ŒUVRE : Dans sa jeunesse, il fonda un journal d’étudiants, le Sans le Sou, devenu l’Appel, puis le Rabelais. — À Napoléon III, La France et l’Italie (signé S. Pourille), Mulhouse, J.-P. Risler, 1859 : il célébrait le grand souverain libérateur de l’Italie et architecte de Paris. — La critique européenne, ou Chansons nouvelles sur la guerre d’Orient, par Stanislas Pourille, Paris, Gauvin, 1854. — Vingt et un mois de vie monastique, par Saint-Alespol (Stanislas Pourille), Paris, A. Lacroix, Verbœckhoven, 1868. — De 1848 à 1870, abrégé historique, Causes de la défaite de la Commune de Paris, Genève, 1872.

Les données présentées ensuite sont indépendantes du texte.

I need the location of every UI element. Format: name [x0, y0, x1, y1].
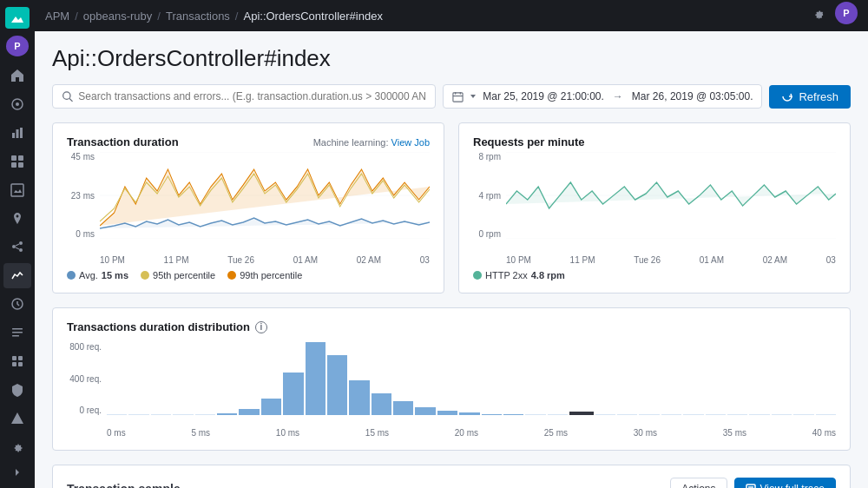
view-full-trace-button[interactable]: View full trace	[734, 478, 836, 488]
dist-bar[interactable]	[548, 414, 568, 415]
sample-header: Transaction sample Actions View full tra…	[67, 478, 836, 488]
dist-bar[interactable]	[772, 414, 792, 415]
dist-bar[interactable]	[617, 414, 637, 415]
svg-rect-2	[12, 133, 15, 138]
dist-bar[interactable]	[727, 414, 747, 415]
svg-point-10	[12, 245, 16, 248]
toolbar: Mar 25, 2019 @ 21:00:00. → Mar 26, 2019 …	[52, 84, 851, 109]
sidebar-item-maps[interactable]	[3, 206, 31, 231]
date-arrow: →	[609, 90, 627, 102]
transaction-duration-title: Transaction duration Machine learning: V…	[67, 135, 430, 148]
dist-bar[interactable]	[706, 414, 726, 415]
breadcrumb-apm[interactable]: APM	[45, 10, 69, 23]
sidebar-item-siem[interactable]	[3, 377, 31, 402]
topbar-settings-icon[interactable]	[811, 7, 826, 25]
sample-title: Transaction sample	[67, 482, 181, 488]
sidebar-item-logs[interactable]	[3, 320, 31, 346]
transaction-duration-chart: 45 ms 23 ms 0 ms	[67, 152, 430, 265]
search-input[interactable]	[78, 90, 426, 102]
dist-bar[interactable]	[349, 380, 369, 415]
legend-http2xx: HTTP 2xx 4.8 rpm	[473, 270, 565, 280]
dist-bar[interactable]	[793, 414, 813, 415]
dist-yaxis: 800 req. 400 req. 0 req.	[67, 342, 107, 415]
dist-bar[interactable]	[393, 401, 413, 415]
td-yaxis: 45 ms 23 ms 0 ms	[67, 152, 100, 239]
dist-bar[interactable]	[749, 414, 769, 415]
topbar-avatar[interactable]: P	[835, 2, 858, 24]
svg-rect-16	[12, 328, 23, 330]
sidebar-item-uptime[interactable]	[3, 292, 31, 317]
dist-bar[interactable]	[107, 414, 127, 415]
main-content: APM / opbeans-ruby / Transactions / Api:…	[35, 0, 868, 488]
sidebar-item-canvas[interactable]	[3, 177, 31, 202]
dist-bar[interactable]	[595, 414, 615, 415]
date-from: Mar 25, 2019 @ 21:00:00.	[483, 90, 604, 102]
rpm-title: Requests per minute	[473, 135, 836, 148]
sidebar-item-dashboard[interactable]	[3, 148, 31, 174]
info-icon[interactable]: i	[255, 321, 267, 333]
dist-bar[interactable]	[816, 414, 836, 415]
sidebar-item-ml[interactable]	[3, 234, 31, 260]
sidebar-item-apm[interactable]	[3, 263, 31, 288]
sidebar-item-visualize[interactable]	[3, 120, 31, 145]
svg-rect-17	[12, 332, 23, 333]
breadcrumb: APM / opbeans-ruby / Transactions / Api:…	[45, 10, 383, 23]
svg-rect-5	[11, 155, 16, 161]
sidebar-expand-button[interactable]	[3, 464, 31, 481]
dist-bar[interactable]	[372, 393, 391, 415]
content-area: Api::OrdersController#index Mar 25, 2019…	[35, 31, 868, 488]
rpm-yaxis: 8 rpm 4 rpm 0 rpm	[473, 152, 506, 239]
breadcrumb-service[interactable]: opbeans-ruby	[83, 10, 153, 23]
dist-bar[interactable]	[239, 409, 259, 415]
sidebar-item-alerts[interactable]	[3, 406, 31, 431]
charts-row: Transaction duration Machine learning: V…	[52, 122, 851, 293]
distribution-card: Transactions duration distribution i 800…	[52, 307, 851, 451]
legend-95-dot	[141, 271, 149, 280]
svg-rect-6	[18, 155, 23, 161]
dist-bar[interactable]	[569, 412, 593, 415]
dist-bar[interactable]	[217, 413, 237, 415]
dist-bar[interactable]	[503, 414, 523, 415]
transaction-duration-card: Transaction duration Machine learning: V…	[52, 122, 444, 293]
dist-bar[interactable]	[283, 373, 303, 415]
ml-link[interactable]: View Job	[391, 137, 430, 148]
topbar: APM / opbeans-ruby / Transactions / Api:…	[35, 0, 868, 31]
svg-rect-20	[18, 356, 23, 360]
date-picker[interactable]: Mar 25, 2019 @ 21:00:00. → Mar 26, 2019 …	[443, 84, 762, 109]
dist-bar[interactable]	[415, 407, 435, 415]
dist-bar[interactable]	[525, 414, 545, 415]
page-title: Api::OrdersController#index	[52, 45, 851, 72]
chevron-down-icon	[469, 92, 477, 101]
search-bar[interactable]	[52, 84, 436, 109]
sidebar-item-infrastructure[interactable]	[3, 348, 31, 373]
actions-button[interactable]: Actions	[670, 478, 727, 488]
dist-bar[interactable]	[482, 414, 502, 415]
rpm-legend: HTTP 2xx 4.8 rpm	[473, 270, 836, 280]
sidebar-item-discover[interactable]	[3, 92, 31, 117]
dist-bar[interactable]	[437, 411, 457, 415]
refresh-icon	[781, 90, 793, 102]
dist-bar[interactable]	[261, 399, 281, 415]
breadcrumb-transactions[interactable]: Transactions	[166, 10, 230, 23]
breadcrumb-sep-3: /	[235, 10, 239, 23]
sidebar-item-settings[interactable]	[3, 434, 31, 462]
dist-bar[interactable]	[173, 414, 193, 415]
sidebar-item-home[interactable]	[3, 63, 31, 89]
dist-bar[interactable]	[639, 414, 659, 415]
dist-bar[interactable]	[306, 342, 326, 415]
dist-xaxis: 0 ms 5 ms 10 ms 15 ms 20 ms 25 ms 30 ms …	[107, 428, 836, 438]
dist-bar[interactable]	[151, 414, 171, 415]
dist-bar[interactable]	[128, 414, 148, 415]
dist-bar[interactable]	[661, 414, 681, 415]
logo[interactable]	[5, 7, 30, 29]
dist-bar[interactable]	[195, 414, 215, 415]
dist-bars	[107, 342, 836, 415]
svg-rect-7	[11, 162, 16, 168]
dist-bar[interactable]	[683, 414, 703, 415]
dist-bar[interactable]	[459, 412, 479, 415]
dist-bar[interactable]	[327, 355, 347, 415]
avatar[interactable]: P	[6, 36, 29, 56]
legend-99-dot	[227, 271, 236, 280]
refresh-button[interactable]: Refresh	[769, 85, 851, 109]
td-svg-wrap	[100, 152, 430, 239]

SOURCES : Arch. Nat., BB 24/859 B. — Arch. Min. Guerre, 3e conseil. — Arch. PPo., listes de contumaces et listes d’exilés. — P.V. Commune, op. cit. — J. Clère, Les Hommes de la Commune, op. cit. — Vérecque, Dictionnaire du Socialisme, Paris, 1911. — Georges Laronze, Histoire de la Commune de 1871. D’après des documents et des souvenirs inédits. La justice, Paris, Payot, 1928. — Ricardo Falcón, Los Orígenes del movimiento obrero (1857-1899), Buenos Aires, Bibioteca politica argentina, 1984, p. 92-93. – Notes de L. Bretonnière, D. Chérouvrier et M. Cordillot. — Michel Cordillot (coord.), La Commune de Paris 1871. L’événement, les acteurs, les lieux, Ivry-sur-Seine, Les Éditions de l’Atelier, janvier 2021.